* What is needed *
Where a line in the entries below contains the word "ИМЕНАХ", it counts; give the total by itself.

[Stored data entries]
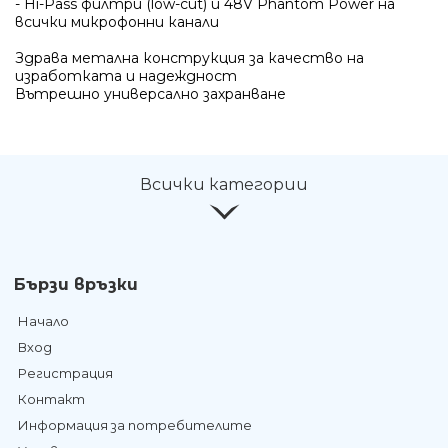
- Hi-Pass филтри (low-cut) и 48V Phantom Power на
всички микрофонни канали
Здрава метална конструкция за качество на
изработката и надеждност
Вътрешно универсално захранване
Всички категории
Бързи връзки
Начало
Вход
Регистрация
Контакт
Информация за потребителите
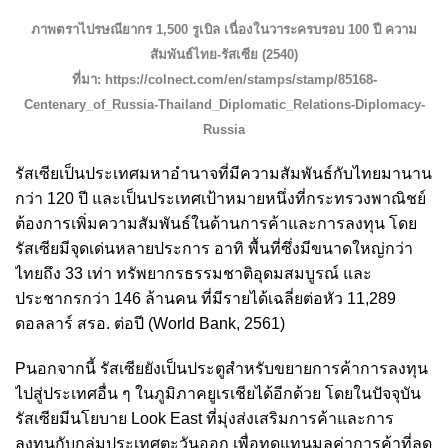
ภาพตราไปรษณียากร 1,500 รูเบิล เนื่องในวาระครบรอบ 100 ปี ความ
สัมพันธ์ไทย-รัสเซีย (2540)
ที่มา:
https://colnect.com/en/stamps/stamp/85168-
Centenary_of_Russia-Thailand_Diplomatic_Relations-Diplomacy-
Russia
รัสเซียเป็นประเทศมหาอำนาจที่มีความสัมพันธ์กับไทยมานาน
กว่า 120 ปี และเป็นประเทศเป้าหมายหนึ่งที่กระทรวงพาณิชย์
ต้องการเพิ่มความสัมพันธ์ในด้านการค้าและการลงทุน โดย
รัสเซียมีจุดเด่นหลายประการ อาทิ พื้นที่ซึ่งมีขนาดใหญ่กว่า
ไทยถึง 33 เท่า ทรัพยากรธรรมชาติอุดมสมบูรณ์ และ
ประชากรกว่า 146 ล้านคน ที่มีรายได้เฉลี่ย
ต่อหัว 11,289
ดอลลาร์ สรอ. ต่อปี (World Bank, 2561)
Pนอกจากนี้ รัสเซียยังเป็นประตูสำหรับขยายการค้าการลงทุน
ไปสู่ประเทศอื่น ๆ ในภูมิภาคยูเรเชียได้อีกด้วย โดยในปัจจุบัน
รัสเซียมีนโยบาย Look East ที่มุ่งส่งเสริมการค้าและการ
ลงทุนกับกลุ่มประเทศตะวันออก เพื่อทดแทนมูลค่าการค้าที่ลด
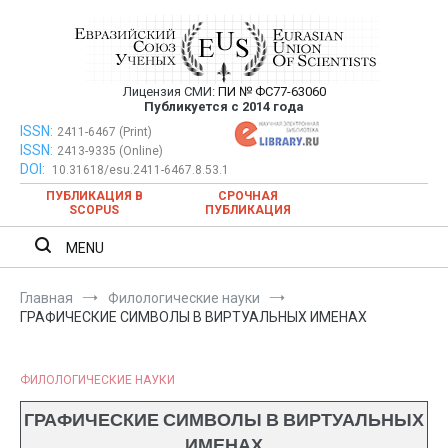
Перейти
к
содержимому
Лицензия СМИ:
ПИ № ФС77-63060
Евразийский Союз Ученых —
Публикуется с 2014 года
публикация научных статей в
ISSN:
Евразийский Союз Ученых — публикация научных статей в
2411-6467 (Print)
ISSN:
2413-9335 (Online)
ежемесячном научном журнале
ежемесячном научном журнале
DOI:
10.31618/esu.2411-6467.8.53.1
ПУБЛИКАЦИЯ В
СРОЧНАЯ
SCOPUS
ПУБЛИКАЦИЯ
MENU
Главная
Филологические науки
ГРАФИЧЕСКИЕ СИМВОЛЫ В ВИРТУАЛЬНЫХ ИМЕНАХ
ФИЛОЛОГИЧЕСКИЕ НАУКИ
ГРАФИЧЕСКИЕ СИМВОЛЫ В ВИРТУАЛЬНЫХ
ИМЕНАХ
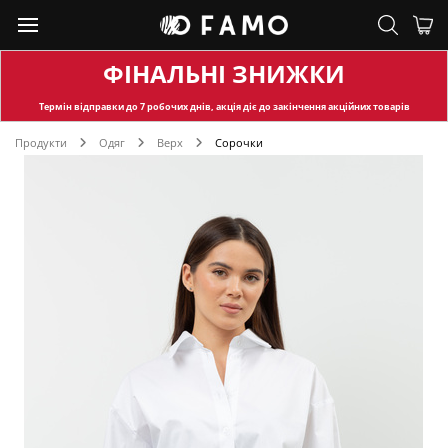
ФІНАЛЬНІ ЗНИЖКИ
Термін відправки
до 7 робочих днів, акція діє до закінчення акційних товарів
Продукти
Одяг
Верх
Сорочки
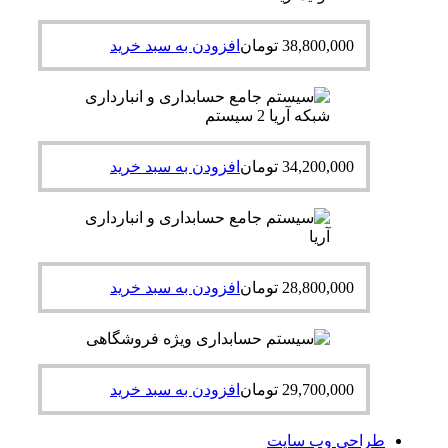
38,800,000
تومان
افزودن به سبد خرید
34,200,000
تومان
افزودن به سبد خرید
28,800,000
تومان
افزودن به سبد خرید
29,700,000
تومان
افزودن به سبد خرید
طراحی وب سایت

==

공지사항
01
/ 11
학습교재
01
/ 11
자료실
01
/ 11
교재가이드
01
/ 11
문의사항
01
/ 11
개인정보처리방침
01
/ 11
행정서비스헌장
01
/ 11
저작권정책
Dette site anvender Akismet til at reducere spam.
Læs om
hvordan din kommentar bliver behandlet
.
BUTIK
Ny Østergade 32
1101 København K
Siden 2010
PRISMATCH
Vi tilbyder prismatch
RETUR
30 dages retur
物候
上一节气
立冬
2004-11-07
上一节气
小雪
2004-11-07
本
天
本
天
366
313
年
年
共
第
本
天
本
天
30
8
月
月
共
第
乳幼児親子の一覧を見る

* Result for this exercise *
2